Badan Koordinasi Penanaman Modal (BKPM) mencatat realisasi investasi triwulan pertama (Januari-Maret) 2016 sebesar Rp 146,5 triliun. Angka ini meningkat 17,6 persen dari periode yang sama di tahun sebelumnya sebesar Rp 124,6 triliun.

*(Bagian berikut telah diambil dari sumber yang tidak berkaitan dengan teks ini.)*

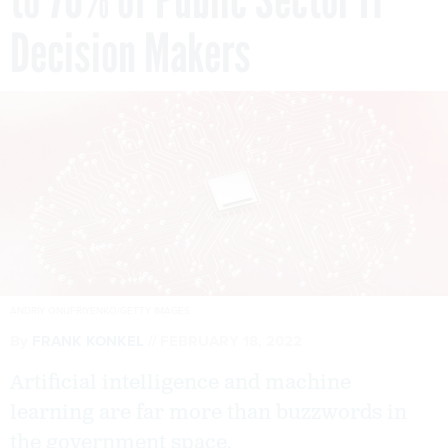
Decision Makers
ANDRIY ONUFRIYENKO/GETTY IMAGES
By
FRANK KONKEL
FEBRUARY 18, 2022
Artificial intelligence and machine
learning are far more than buzzwords in
the government space.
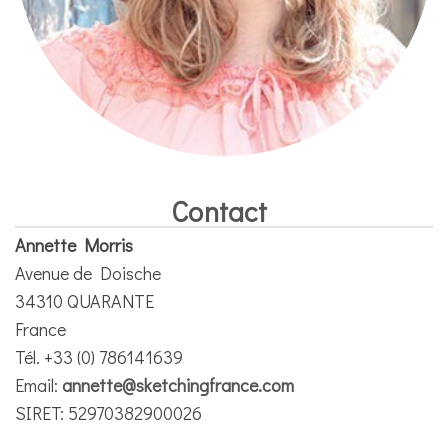
Contact
Annette Morris
Avenue de Doische
34310 QUARANTE
France
Tél. +33 (0) 786141639
Email:
annette@sketchingfrance.com
SIRET: 52970382900026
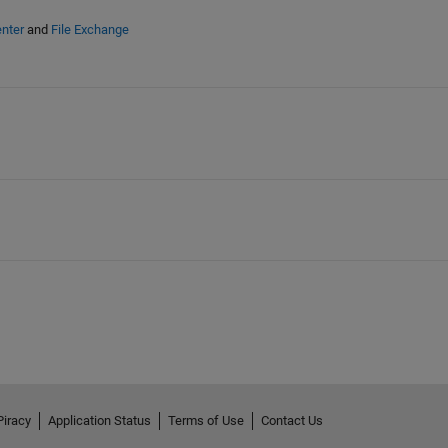
nter
and
File Exchange
Piracy
Application Status
Terms of Use
Contact Us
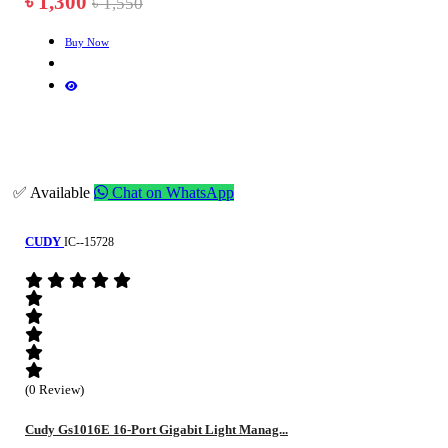
৳ 1,300
৳ 1,550
Buy Now
✅ Available
Chat on WhatsApp
CUDY
IC--15728
(0 Review)
Cudy Gs1016E 16-Port Gigabit Light Manag...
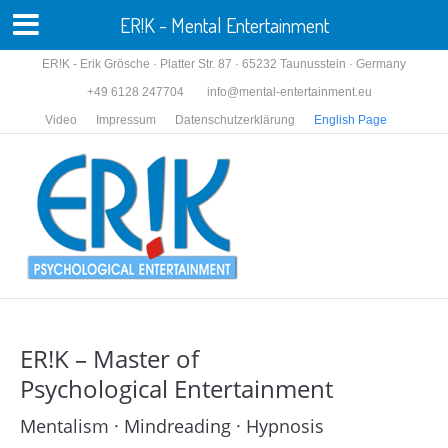
ER!K - Mental Entertainment
ER!K - Erik Grösche · Platter Str. 87 · 65232 Taunusstein · Germany
+49 6128 247704
info@mental-entertainment.eu
Video
Impressum
Datenschutzerklärung
English Page
ER!K – Master of
Psychological Entertainment
Mentalism · Mindreading · Hypnosis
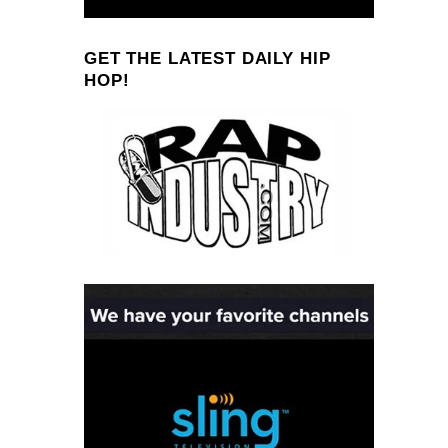
GET THE LATEST DAILY HIP
HOP!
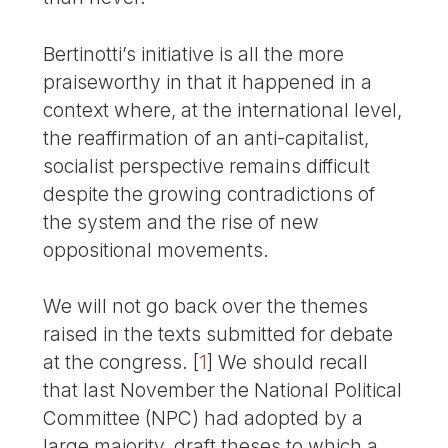
Bertinotti’s initiative is all the more
praiseworthy in that it happened in a
context where, at the international level,
the reaffirmation of an anti-capitalist,
socialist perspective remains difficult
despite the growing contradictions of
the system and the rise of new
oppositional movements.
We will not go back over the themes
raised in the texts submitted for debate
at the congress.
[
1
]
We should recall
that last November the National Political
Committee (NPC) had adopted by a
large majority, draft theses to which a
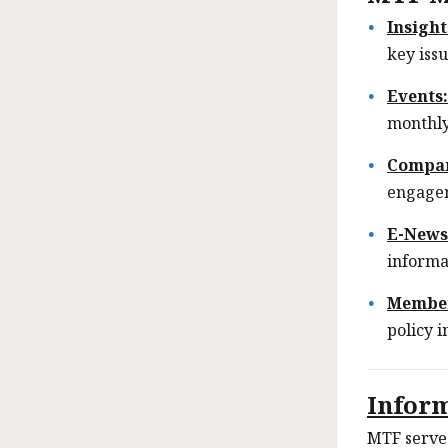
Insight
key issu
Events
monthly
Compa
engage
E-News
informa
Member
policy 
Infor
MTF serves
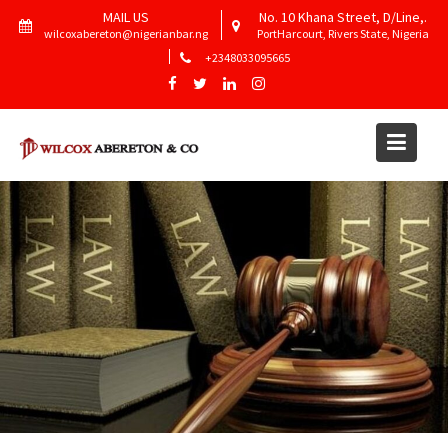
Skip
MAIL US
No. 10 Khana Street, D/Line,.
to
wilcoxabereton@nigerianbar.ng
PortHarcourt, Rivers State, Nigeria
content
+2348033095665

Realisasi investasi sebesar itu mampu menyerap 327.170 pekerja Indonesia. Tersebar di proyek investasi domestik sebanyak 136.560 pekerja, sisanya, sebanyak 190.610 pekerja berada di proyek investasi asing.
Secara total, penyerapan naik 3,08 persen ketimbang periode sama tahun lalu sebesar 315.229 pekerja.
Penyerapan pekerja di Jawa masih besar, sekitar 180.850 orang. Namun, itu turun sebesar 5 persen dibandingkan periode sama tahun lalu.
Sementara, penyerapan pekerja dari luar Jawa tercatat sebesar 146.320 orang. naik naik 17,1 persen dibandingkan dengan periode yang sama tahun lalu.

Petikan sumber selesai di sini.